White House Chief of Staff John Podesta also playfully gave Mr. Clinton a "charts and pointer" briefing on how to adjust to life as a private citizen after his presidency. Unsure of what to give a man who has been president for nearly eight years, Podesta settled on what he called a "gift of knowledge."
The seminar was meant to gradually reacquaint the president with some of the fundamentals of civilian life.
Podesta's first topic: red lights.
"Red means stop, yellow means slow down, green means go -- except when driving in New York, yellow actually means hit the gas."
Podesta then explained the president will no longer receive news clippings from several of the nation's leading newspapers. As a result, Podesta said the president would have to plow through newspapers, dropping a stack of papers before the president to illustrate the task ahead.
Then came the chart of fast-food options.
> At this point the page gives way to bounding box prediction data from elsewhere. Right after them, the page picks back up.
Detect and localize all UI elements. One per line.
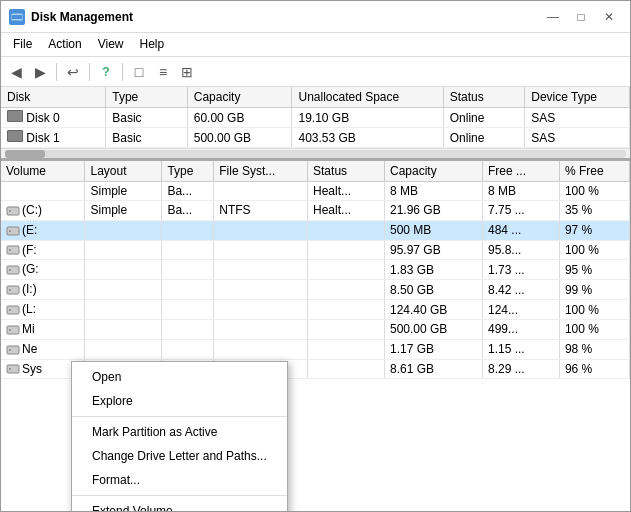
vol-name (1, 182, 85, 201)
vol-capacity: 1.83 GB (385, 260, 483, 280)
volume-table: Volume Layout Type File Syst... Status C… (1, 161, 630, 379)
svg-rect-2 (7, 207, 19, 215)
vol-capacity: 8.61 GB (385, 359, 483, 379)
svg-rect-10 (7, 286, 19, 294)
vol-capacity: 95.97 GB (385, 240, 483, 260)
vol-status (308, 220, 385, 240)
vol-capacity: 500 MB (385, 220, 483, 240)
disk-unallocated: 19.10 GB (292, 108, 443, 128)
title-bar: Disk Management — □ ✕ (1, 1, 630, 33)
drive-icon (6, 204, 20, 218)
volume-row[interactable]: (I:) 8.50 GB 8.42 ... 99 % (1, 280, 630, 300)
vol-name: (C:) (1, 201, 85, 221)
volume-row[interactable]: (G: 1.83 GB 1.73 ... 95 % (1, 260, 630, 280)
forward-button[interactable]: ▶ (29, 61, 51, 83)
disk-unallocated: 403.53 GB (292, 128, 443, 148)
disk-table-wrapper: Disk Type Capacity Unallocated Space Sta… (1, 87, 630, 161)
col-status[interactable]: Status (443, 87, 524, 108)
vcol-capacity[interactable]: Capacity (385, 161, 483, 182)
vol-fs (214, 182, 308, 201)
menu-action[interactable]: Action (40, 35, 89, 54)
disk-row[interactable]: Disk 0 Basic 60.00 GB 19.10 GB Online SA… (1, 108, 630, 128)
svg-rect-18 (7, 365, 19, 373)
ctx-mark-active[interactable]: Mark Partition as Active (72, 420, 287, 444)
list-button[interactable]: ≡ (152, 61, 174, 83)
disk-name: Disk 0 (1, 108, 106, 128)
volume-row[interactable]: (L: 124.40 GB 124... 100 % (1, 300, 630, 320)
col-device-type[interactable]: Device Type (525, 87, 630, 108)
disk-status: Online (443, 128, 524, 148)
vcol-volume[interactable]: Volume (1, 161, 85, 182)
vol-pct: 97 % (559, 220, 629, 240)
col-unallocated[interactable]: Unallocated Space (292, 87, 443, 108)
volume-row[interactable]: (C:) Simple Ba... NTFS Healt... 21.96 GB… (1, 201, 630, 221)
col-disk[interactable]: Disk (1, 87, 106, 108)
vol-free: 124... (482, 300, 559, 320)
maximize-button[interactable]: □ (568, 7, 594, 27)
vcol-free[interactable]: Free ... (482, 161, 559, 182)
window-controls: — □ ✕ (540, 7, 622, 27)
drive-icon (6, 263, 20, 277)
close-button[interactable]: ✕ (596, 7, 622, 27)
menu-file[interactable]: File (5, 35, 40, 54)
disk-device-type: SAS (525, 128, 630, 148)
vcol-status[interactable]: Status (308, 161, 385, 182)
minimize-button[interactable]: — (540, 7, 566, 27)
svg-rect-12 (7, 306, 19, 314)
disk-table: Disk Type Capacity Unallocated Space Sta… (1, 87, 630, 148)
vol-pct: 96 % (559, 359, 629, 379)
menu-view[interactable]: View (90, 35, 132, 54)
vol-type: Ba... (162, 182, 214, 201)
ctx-format[interactable]: Format... (72, 468, 287, 492)
up-button[interactable]: ↩ (62, 61, 84, 83)
vcol-fs[interactable]: File Syst... (214, 161, 308, 182)
vol-free: 7.75 ... (482, 201, 559, 221)
disk-row[interactable]: Disk 1 Basic 500.00 GB 403.53 GB Online … (1, 128, 630, 148)
disk-capacity: 60.00 GB (187, 108, 292, 128)
main-content: Disk Type Capacity Unallocated Space Sta… (1, 87, 630, 511)
disk-device-type: SAS (525, 108, 630, 128)
vol-free: 8.29 ... (482, 359, 559, 379)
help-icon-button[interactable]: ? (95, 61, 117, 83)
svg-point-11 (9, 289, 11, 291)
vol-capacity: 21.96 GB (385, 201, 483, 221)
menu-help[interactable]: Help (132, 35, 173, 54)
volume-row-e[interactable]: (E: 500 MB 484 ... 97 % (1, 220, 630, 240)
col-type[interactable]: Type (106, 87, 187, 108)
svg-point-15 (9, 329, 11, 331)
ctx-explore[interactable]: Explore (72, 389, 287, 413)
vol-free: 8.42 ... (482, 280, 559, 300)
vol-pct: 100 % (559, 182, 629, 201)
vol-fs (214, 220, 308, 240)
drive-icon (6, 343, 20, 357)
svg-rect-4 (7, 227, 19, 235)
vol-name: (F: (1, 240, 85, 260)
svg-point-19 (9, 368, 11, 370)
svg-point-13 (9, 309, 11, 311)
back-button[interactable]: ◀ (5, 61, 27, 83)
ctx-extend[interactable]: Extend Volume... (72, 499, 287, 511)
properties-button[interactable]: □ (128, 61, 150, 83)
svg-rect-1 (12, 15, 22, 19)
volume-row[interactable]: Mi 500.00 GB 499... 100 % (1, 319, 630, 339)
ctx-change-letter[interactable]: Change Drive Letter and Paths... (72, 444, 287, 468)
volume-section: Volume Layout Type File Syst... Status C… (1, 161, 630, 511)
disk-scrollbar[interactable] (1, 148, 630, 158)
col-capacity[interactable]: Capacity (187, 87, 292, 108)
svg-rect-6 (7, 246, 19, 254)
grid-button[interactable]: ⊞ (176, 61, 198, 83)
vcol-type[interactable]: Type (162, 161, 214, 182)
ctx-open[interactable]: Open (72, 365, 287, 389)
volume-row[interactable]: (F: 95.97 GB 95.8... 100 % (1, 240, 630, 260)
vol-name: (I:) (1, 280, 85, 300)
disk-type: Basic (106, 108, 187, 128)
svg-rect-8 (7, 266, 19, 274)
volume-row[interactable]: Simple Ba... Healt... 8 MB 8 MB 100 % (1, 182, 630, 201)
volume-row[interactable]: Ne 1.17 GB 1.15 ... 98 % (1, 339, 630, 359)
disk-type: Basic (106, 128, 187, 148)
vol-capacity: 8 MB (385, 182, 483, 201)
svg-point-3 (9, 210, 11, 212)
vol-name: (G: (1, 260, 85, 280)
vcol-pct[interactable]: % Free (559, 161, 629, 182)
vcol-layout[interactable]: Layout (85, 161, 162, 182)
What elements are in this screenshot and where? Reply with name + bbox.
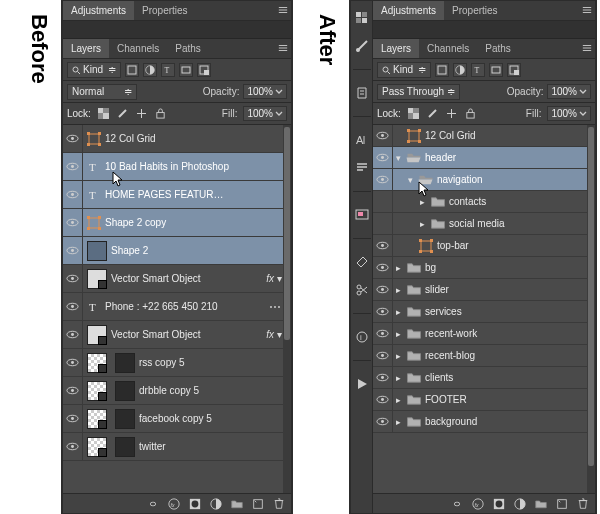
lock-trans-icon[interactable] (97, 107, 110, 120)
filter-kind-select[interactable]: Kind≑ (67, 62, 121, 78)
lock-paint-icon[interactable] (116, 107, 129, 120)
lock-paint-icon[interactable] (426, 107, 439, 120)
panel-flyout-icon[interactable] (579, 43, 595, 55)
visibility-toggle[interactable] (373, 345, 393, 366)
filter-pixel-icon[interactable] (435, 63, 449, 77)
character-icon[interactable]: A (355, 133, 369, 147)
paragraph-icon[interactable] (355, 161, 369, 175)
filter-adjust-icon[interactable] (143, 63, 157, 77)
visibility-toggle[interactable] (63, 321, 83, 348)
layer-row[interactable]: ▸slider (373, 279, 587, 301)
visibility-toggle[interactable] (63, 265, 83, 292)
layer-row[interactable]: ▸FOOTER (373, 389, 587, 411)
visibility-toggle[interactable] (63, 153, 83, 180)
panel-flyout-icon[interactable] (275, 43, 291, 55)
disclosure-icon[interactable]: ▸ (393, 395, 403, 405)
new-group-icon[interactable] (230, 497, 243, 510)
scrollbar[interactable] (283, 125, 291, 493)
visibility-toggle[interactable] (373, 279, 393, 300)
filter-shape-icon[interactable] (179, 63, 193, 77)
opacity-value[interactable]: 100% (243, 84, 287, 99)
visibility-toggle[interactable] (373, 411, 393, 432)
tab-layers[interactable]: Layers (63, 39, 109, 58)
scrollbar[interactable] (587, 125, 595, 493)
visibility-toggle[interactable] (63, 237, 83, 264)
layer-row[interactable]: ▸recent-blog (373, 345, 587, 367)
layer-row[interactable]: Vector Smart Objectfx▾ (63, 321, 283, 349)
lock-all-icon[interactable] (464, 107, 477, 120)
trash-icon[interactable] (576, 497, 589, 510)
panel-flyout-icon[interactable] (275, 5, 291, 17)
visibility-toggle[interactable] (373, 213, 393, 234)
lock-all-icon[interactable] (154, 107, 167, 120)
mask-icon[interactable] (188, 497, 201, 510)
visibility-toggle[interactable] (63, 377, 83, 404)
layer-row[interactable]: Vector Smart Objectfx▾ (63, 265, 283, 293)
disclosure-icon[interactable]: ▸ (393, 307, 403, 317)
layer-row[interactable]: HOME PAGES FEATUR… (63, 181, 283, 209)
disclosure-icon[interactable]: ▸ (393, 373, 403, 383)
disclosure-icon[interactable]: ▸ (393, 351, 403, 361)
layer-row[interactable]: 12 Col Grid (373, 125, 587, 147)
filter-smart-icon[interactable] (507, 63, 521, 77)
fill-value[interactable]: 100% (243, 106, 287, 121)
disclosure-icon[interactable]: ▾ (405, 175, 415, 185)
tab-properties[interactable]: Properties (134, 1, 196, 20)
panel-flyout-icon[interactable] (579, 5, 595, 17)
lock-trans-icon[interactable] (407, 107, 420, 120)
info-icon[interactable]: i (355, 330, 369, 344)
layer-row[interactable]: twitter (63, 433, 283, 461)
filter-smart-icon[interactable] (197, 63, 211, 77)
visibility-toggle[interactable] (373, 235, 393, 256)
tab-paths[interactable]: Paths (167, 39, 209, 58)
layer-row[interactable]: top-bar (373, 235, 587, 257)
layer-row[interactable]: ▸clients (373, 367, 587, 389)
layer-row[interactable]: ▾header (373, 147, 587, 169)
link-icon[interactable] (450, 497, 463, 510)
layer-row[interactable]: ▸background (373, 411, 587, 433)
visibility-toggle[interactable] (63, 209, 83, 236)
visibility-toggle[interactable] (63, 125, 83, 152)
lock-position-icon[interactable] (135, 107, 148, 120)
layer-row[interactable]: ▾navigation (373, 169, 587, 191)
tab-properties[interactable]: Properties (444, 1, 506, 20)
blend-mode-select[interactable]: Normal≑ (67, 84, 137, 100)
fill-value[interactable]: 100% (547, 106, 591, 121)
layer-row[interactable]: 10 Bad Habits in Photoshop (63, 153, 283, 181)
visibility-toggle[interactable] (373, 169, 393, 190)
layer-row[interactable]: ▸social media (373, 213, 587, 235)
opacity-value[interactable]: 100% (547, 84, 591, 99)
tab-channels[interactable]: Channels (109, 39, 167, 58)
visibility-toggle[interactable] (373, 125, 393, 146)
blend-mode-select[interactable]: Pass Through≑ (377, 84, 460, 100)
layer-row[interactable]: 12 Col Grid (63, 125, 283, 153)
visibility-toggle[interactable] (63, 293, 83, 320)
visibility-toggle[interactable] (373, 147, 393, 168)
visibility-toggle[interactable] (63, 433, 83, 460)
visibility-toggle[interactable] (63, 181, 83, 208)
filter-shape-icon[interactable] (489, 63, 503, 77)
trash-icon[interactable] (272, 497, 285, 510)
new-layer-icon[interactable] (251, 497, 264, 510)
tab-channels[interactable]: Channels (419, 39, 477, 58)
layer-row[interactable]: drbble copy 5 (63, 377, 283, 405)
layer-row[interactable]: Shape 2 copy (63, 209, 283, 237)
tab-adjustments[interactable]: Adjustments (373, 1, 444, 20)
filter-type-icon[interactable] (471, 63, 485, 77)
visibility-toggle[interactable] (373, 323, 393, 344)
layer-row[interactable]: Shape 2 (63, 237, 283, 265)
navigator-icon[interactable] (355, 208, 369, 222)
fx-icon[interactable] (471, 497, 484, 510)
actions-icon[interactable] (355, 377, 369, 391)
filter-kind-select[interactable]: Kind≑ (377, 62, 431, 78)
disclosure-icon[interactable]: ▸ (417, 197, 427, 207)
adjustment-icon[interactable] (513, 497, 526, 510)
new-group-icon[interactable] (534, 497, 547, 510)
ruler-icon[interactable] (355, 255, 369, 269)
layer-row[interactable]: ▸services (373, 301, 587, 323)
visibility-toggle[interactable] (373, 389, 393, 410)
visibility-toggle[interactable] (373, 257, 393, 278)
disclosure-icon[interactable]: ▸ (393, 417, 403, 427)
filter-type-icon[interactable] (161, 63, 175, 77)
adjustment-icon[interactable] (209, 497, 222, 510)
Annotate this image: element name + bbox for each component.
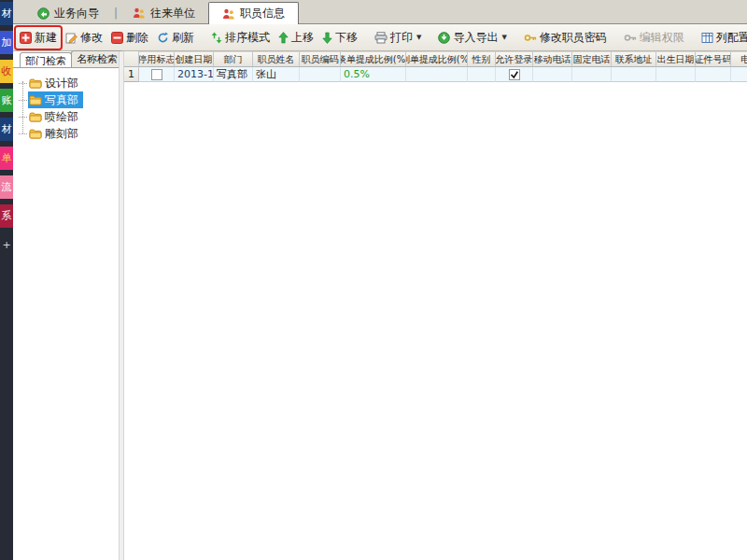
column-header-1[interactable]: 停用标志 (139, 51, 175, 67)
rail-tab-9[interactable]: + (0, 233, 13, 257)
toolbar-button-columns[interactable]: 列配置 (698, 27, 747, 49)
perm-icon (624, 32, 637, 44)
column-header-11[interactable]: 固定电话 (572, 51, 612, 67)
window-tab-3[interactable]: 职员信息 (208, 2, 299, 24)
grid-cell[interactable] (468, 67, 496, 82)
toolbar-button-down[interactable]: 下移 (318, 27, 361, 49)
toolbar-button-sort[interactable]: 排序模式 (207, 27, 274, 49)
module-rail: 材加收账材单流系+ (0, 0, 13, 560)
toolbar-button-import-export[interactable]: 导入导出▼ (434, 27, 510, 49)
column-header-8[interactable]: 性别 (468, 51, 496, 67)
column-header-9[interactable]: 允许登录 (496, 51, 533, 67)
grid-cell[interactable] (496, 67, 533, 82)
chevron-down-icon: ▼ (416, 34, 421, 41)
column-header-15[interactable]: 电 (731, 51, 747, 67)
print-icon (374, 32, 388, 44)
rail-tab-7[interactable]: 流 (0, 175, 13, 199)
column-header-3[interactable]: 部门 (214, 51, 253, 67)
toolbar-button-label: 导入导出 (453, 30, 498, 46)
window-tab-1[interactable]: 业务向导 (24, 3, 112, 23)
grid-cell[interactable] (300, 67, 341, 82)
edit-icon (65, 32, 78, 44)
rail-tab-5[interactable]: 材 (0, 118, 13, 141)
toolbar-button-perm: 编辑权限 (620, 27, 688, 49)
window-tab-label: 业务向导 (54, 6, 99, 21)
panel-tab-2[interactable]: 名称检索 (71, 50, 123, 67)
grid-cell[interactable] (572, 67, 612, 82)
window-tab-2[interactable]: 往来单位 (120, 3, 208, 23)
refresh-icon (157, 32, 169, 44)
checkbox-checked[interactable] (509, 69, 520, 80)
employee-grid: 停用标志创建日期部门职员姓名职员编码谈单提成比例(%)制单提成比例(%)性别允许… (124, 51, 747, 560)
toolbar: 新建修改删除刷新排序模式上移下移打印▼导入导出▼修改职员密码编辑权限列配置退出 (13, 24, 747, 51)
grid-cell[interactable] (656, 67, 696, 82)
tree-item-3[interactable]: 喷绘部 (28, 108, 83, 125)
key-icon (524, 32, 537, 44)
grid-cell[interactable] (731, 67, 747, 82)
rail-tab-3[interactable]: 收 (0, 60, 13, 83)
rail-tab-1[interactable]: 材 (0, 2, 13, 25)
chevron-down-icon: ▼ (501, 34, 506, 41)
panel-tab-1[interactable]: 部门检索 (20, 52, 72, 67)
rail-tab-6[interactable]: 单 (0, 147, 13, 170)
down-icon (322, 32, 332, 44)
column-header-6[interactable]: 谈单提成比例(%) (341, 51, 406, 67)
toolbar-button-edit[interactable]: 修改 (62, 27, 106, 49)
checkbox-unchecked[interactable] (151, 69, 162, 80)
grid-cell[interactable]: 0.5% (341, 67, 406, 82)
column-header-12[interactable]: 联系地址 (612, 51, 656, 67)
window-tab-label: 职员信息 (240, 6, 285, 21)
grid-cell[interactable] (533, 67, 572, 82)
toolbar-button-delete[interactable]: 删除 (107, 27, 152, 49)
grid-cell[interactable]: 2013-10-14 (175, 67, 214, 82)
toolbar-button-key[interactable]: 修改职员密码 (520, 27, 611, 49)
toolbar-button-label: 刷新 (172, 30, 194, 46)
tree-item-label: 设计部 (45, 76, 78, 91)
toolbar-button-label: 打印 (390, 30, 413, 46)
toolbar-button-print[interactable]: 打印▼ (371, 27, 425, 49)
tree-item-4[interactable]: 雕刻部 (28, 125, 83, 142)
grid-cell[interactable] (612, 67, 656, 82)
rail-tab-8[interactable]: 系 (0, 204, 13, 228)
toolbar-button-refresh[interactable]: 刷新 (153, 27, 198, 49)
rail-tab-4[interactable]: 账 (0, 89, 13, 112)
toolbar-button-label: 列配置 (716, 30, 747, 46)
column-header-4[interactable]: 职员姓名 (253, 51, 300, 67)
folder-icon (29, 111, 42, 122)
import-export-icon (438, 32, 450, 44)
toolbar-button-label: 新建 (35, 30, 57, 46)
panel-tabs: 部门检索名称检索 (13, 51, 119, 68)
toolbar-button-label: 修改职员密码 (540, 30, 607, 46)
tab-separator: | (114, 7, 118, 20)
grid-cell[interactable]: 张山 (253, 67, 300, 82)
folder-icon (29, 77, 42, 89)
column-header-2[interactable]: 创建日期 (175, 51, 214, 67)
tree-item-2[interactable]: 写真部 (28, 91, 83, 108)
people-icon (133, 7, 146, 19)
toolbar-button-up[interactable]: 上移 (275, 27, 317, 49)
toolbar-button-label: 编辑权限 (640, 30, 684, 46)
toolbar-button-label: 下移 (335, 30, 358, 46)
toolbar-button-new[interactable]: 新建 (16, 27, 61, 49)
up-icon (278, 32, 289, 44)
folder-icon (29, 94, 42, 105)
column-header-14[interactable]: 证件号码 (696, 51, 731, 67)
row-number-cell: 1 (124, 67, 139, 82)
rail-tab-2[interactable]: 加 (0, 31, 13, 54)
tree-item-label: 喷绘部 (45, 109, 78, 125)
grid-cell[interactable] (696, 67, 731, 82)
column-header-5[interactable]: 职员编码 (300, 51, 341, 67)
grid-header-row: 停用标志创建日期部门职员姓名职员编码谈单提成比例(%)制单提成比例(%)性别允许… (124, 51, 747, 67)
column-header-7[interactable]: 制单提成比例(%) (406, 51, 468, 67)
grid-cell[interactable]: 写真部 (214, 67, 253, 82)
grid-cell[interactable] (139, 67, 175, 82)
grid-body: 12013-10-14写真部张山0.5% (124, 67, 747, 82)
toolbar-button-label: 排序模式 (225, 30, 270, 46)
column-header-10[interactable]: 移动电话 (533, 51, 572, 67)
grid-cell[interactable] (406, 67, 468, 82)
column-header-13[interactable]: 出生日期 (656, 51, 696, 67)
table-row[interactable]: 12013-10-14写真部张山0.5% (124, 67, 747, 82)
new-icon (20, 32, 32, 44)
tree-item-1[interactable]: 设计部 (28, 75, 83, 91)
delete-icon (111, 32, 123, 44)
Podesta showed the president how to order from a Chinese take-out menu. Then he walked the president through McDonald's nutritional guidelines, showing that a nine-piece order of chicken McNuggets with large fries contains twice the fat as two Big Macs.
Podesta then showed a picture of a commercial airline boarding pass.
"You actually need one of these to get on the airplane," Podesta said.
Finally, Podesta pointed to the time listed on the boarding pass, reminding the chronically late chief executive: "You see this time. You actually need to be there by this time."
The president laughed throughout Podesta's presentation, but the message on punctuality was utterly lost. Mr. Clinton boarded Marine One for his trip to Nigeria 55 minutes after his scheduled departure.